GIVEN ENTRIES
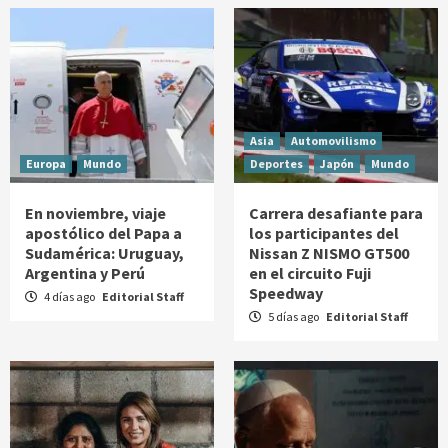
Asia
Automovilismo
Europa
Mundo
Deportes
Japón
Mundo
En noviembre, viaje
Carrera desafiante para
apostólico del Papa a
los participantes del
Sudamérica: Uruguay,
Nissan Z NISMO GT500
Argentina y Perú
en el circuito Fuji
Speedway
4 días ago
Editorial Staff
5 días ago
Editorial Staff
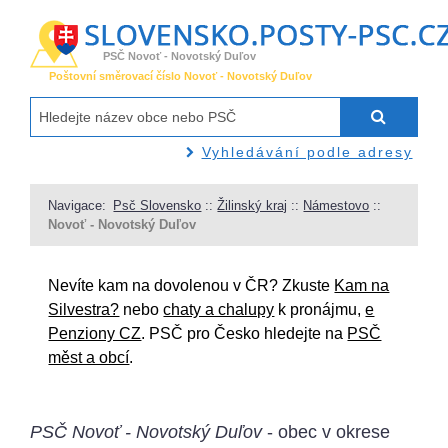
PSČ Novoť - Novotský Duľov
Poštovní směrovací číslo Novoť - Novotský Duľov
Vyhledávání podle adresy
Navigace:
Psč Slovensko
::
Žilinský kraj
::
Námestovo
::
Novoť - Novotský Duľov
Nevíte kam na dovolenou v ČR? Zkuste
Kam na
Silvestra?
nebo
chaty a chalupy
k pronájmu,
e
Penziony CZ
. PSČ pro Česko hledejte na
PSČ
měst a obcí
.
PSČ Novoť - Novotský Duľov
- obec v okrese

WORK TASK
Exactly how many lines in the records contain the string "Novotský"? Give that number alone.

THE ANSWER
4